Haywood, who is a graduate of Cohort 2, acknowledged the graduates as “emerging leaders in academic medicine.”
The program, administered by GW’s Graduate School of Education and Human Development (GSEHD) for the School of Medicine and Health Sciences (SMHS), celebrated the graduation of 12 SMHS faculty members who teach medical students, residents, and fellows at GW, Children’s National Health System, the Washington, D.C. Veterans Affairs Medical Center, and the Uniformed Services University of the Health Sciences.
This program is unique among other faculty development programs across the country, explains Ellen Goldman, Ed.D., associate professor of human and organizational learning at GSEHD and director of MTLDP. “We are one of the few whose leadership crosses a medical school and a school of education, and the only one I know of that awards a university certificate upon completion.”

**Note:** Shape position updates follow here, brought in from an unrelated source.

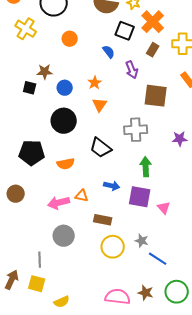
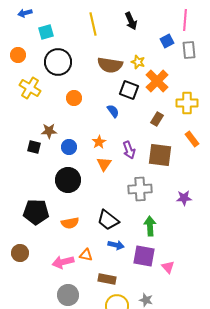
brown rectangle: (153, 50) -> (157, 119), moved
purple arrow: (132, 70) -> (129, 150), moved
black trapezoid: (101, 148) -> (108, 220), moved

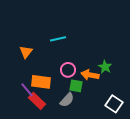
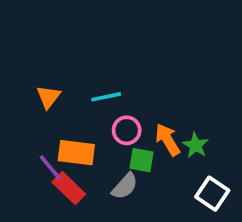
cyan line: (58, 39) -> (106, 97), moved
green star: (105, 67) -> (195, 145), moved
orange arrow: (90, 75) -> (168, 140), turned 48

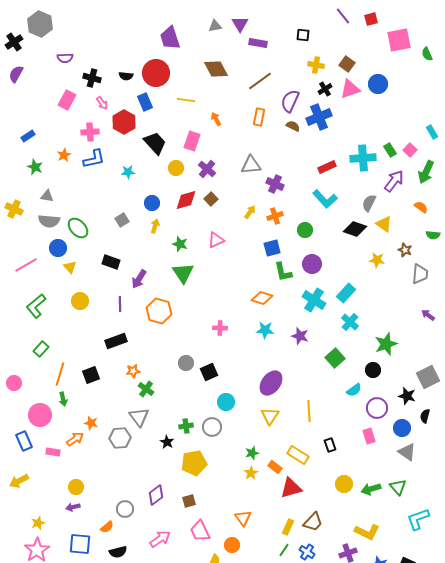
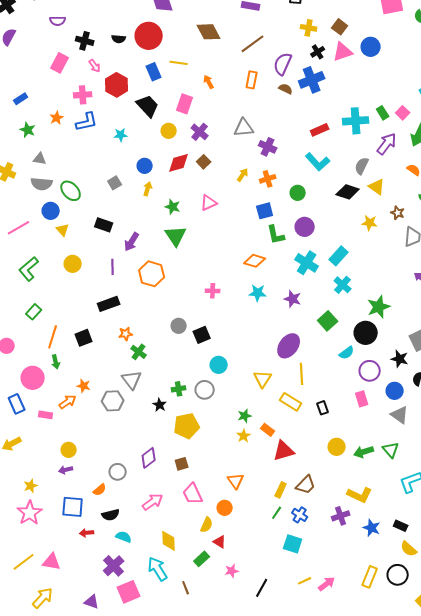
blue rectangle: (145, 102) -> (154, 72), moved
black circle: (373, 370) -> (366, 333), size x1.5
purple ellipse: (271, 383) -> (289, 346), moved
yellow rectangle: (298, 455) -> (291, 402), moved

As an inaugural graduate of MTLDP, Mary Ottolini, M.D., M.P.H., professor of pediatrics at SMHS and vice chair of medical education at Children’s National Health System, has seen this program evolve. “Since I was involved with the conceptualization of the program 13 years ago, I have seen graduates transform upon completing this program,” she said. “Graduates have made fundamental changes in how they educate their trainees and how they deliver patient care.”

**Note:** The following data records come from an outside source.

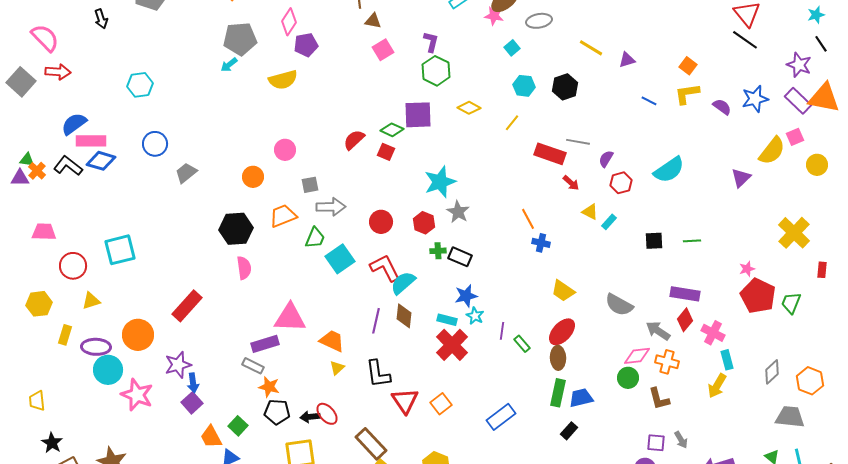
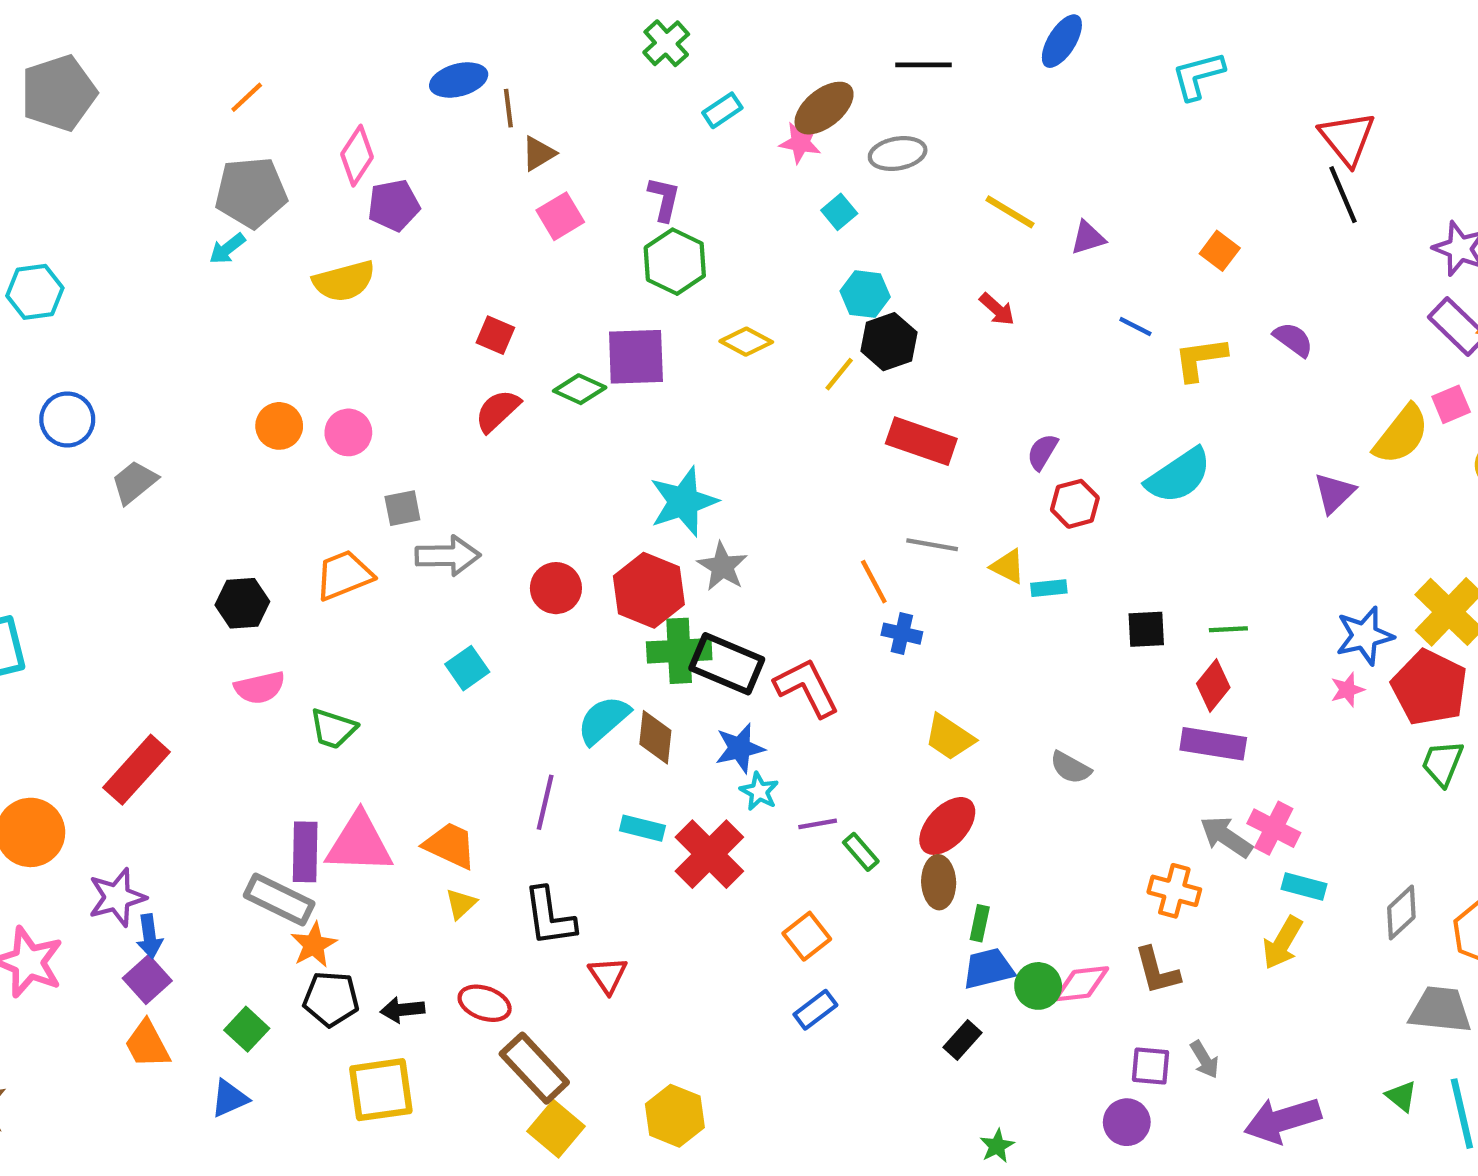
brown triangle: (373, 21) -> (539, 154), turned -42
black line: (745, 40) -> (1343, 195), turned 32
black hexagon: (565, 87) -> (889, 342), moved
yellow L-shape: (687, 94) -> (1200, 359), moved
blue star: (755, 99) -> (1365, 636), moved
gray line: (578, 142) -> (932, 545), moved
red square: (386, 152) -> (495, 335), moved
orange circle: (253, 177) -> (279, 426), moved
red arrow: (571, 183) -> (997, 309), moved
cyan rectangle: (609, 222) -> (1049, 588), turned 42
red hexagon: (424, 223) -> (649, 590), size x1.5
black hexagon: (236, 229) -> (242, 603), size x0.7
green trapezoid: (315, 238) -> (333, 729), moved, turned 85
green cross: (438, 251) -> (679, 651), size x1.8
black rectangle: (460, 257) -> (727, 664), size x1.4
cyan square: (340, 259) -> (467, 668), size x0.7
pink semicircle: (244, 268) -> (260, 688), turned 85
red L-shape: (385, 268) -> (807, 688), moved
red pentagon: (758, 296) -> (1429, 688), moved
gray semicircle: (619, 305) -> (1071, 768), size x0.7
brown diamond: (404, 316) -> (655, 737), moved
pink triangle: (290, 318) -> (359, 843), moved
cyan rectangle: (447, 320) -> (642, 828), moved
red diamond: (685, 320) -> (1213, 685), moved
purple line: (502, 331) -> (818, 824), turned 72
gray arrow: (658, 331) -> (1226, 837), moved
purple rectangle: (265, 344) -> (305, 852), turned -72
pink diamond: (637, 356) -> (1081, 984), moved
cyan rectangle: (727, 360) -> (1304, 886), turned -60
gray rectangle: (253, 366) -> (279, 899), size x1.4
green circle: (628, 378) -> (1038, 986), moved
orange star: (269, 387) -> (314, 945), turned 30
green rectangle: (558, 393) -> (980, 923), moved, size x0.6
red triangle: (405, 401) -> (608, 975), size x0.7
orange square: (441, 404) -> (807, 936), moved
red ellipse: (327, 414) -> (485, 1003), moved, turned -30
blue rectangle: (501, 417) -> (815, 1010), size x0.7
orange trapezoid: (211, 437) -> (147, 1044), moved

Created in 2002, the program is designed to strengthen teaching skills, encourage scholarship in education, and cultivate educational leadership potential. Since its inception, 128 faculty members have completed the program.
The program is made up of six courses (18 credit hours) taken over one year, with five hours per week spent in class and an additional 10-15 hours preparing assignments. Faculty members who complete the program are awarded a graduate certificate in leadership development from GSEHD. Their credit hours can be applied towards a Master’s in Education and Human Development.
For Hope Jackson, M.D.’09, PGY5 resident in the surgery program at SMHS and graduate of the 12th Cohort, the program gave her the opportunity to work with like-minded people who are as excited about education as she is. “The program taught me not only the technical aspects of education like curriculum development, but the value of teamwork and how to sharpen your leadership skills,” she said.
While congratulating Cohort 12, Vincent A. Chiappinelli, Ph.D., chair of the Department of Pharmacology & Physiology, associate vice president for health affairs, and associate dean at SMHS, acknowledged the leadership and teamwork that comes out of this course. “Many of us were trained to be researchers. I had no formal instruction in education,” said Chiappinelli. “This program provides the training to be an effective educator.”
As Jackson continues her residency, she will use the skills and tools she learned in MTLDP to be a leader on her surgical team. “Working with my peers has given me a new perspective and further insight on what it means to be an effective leader.”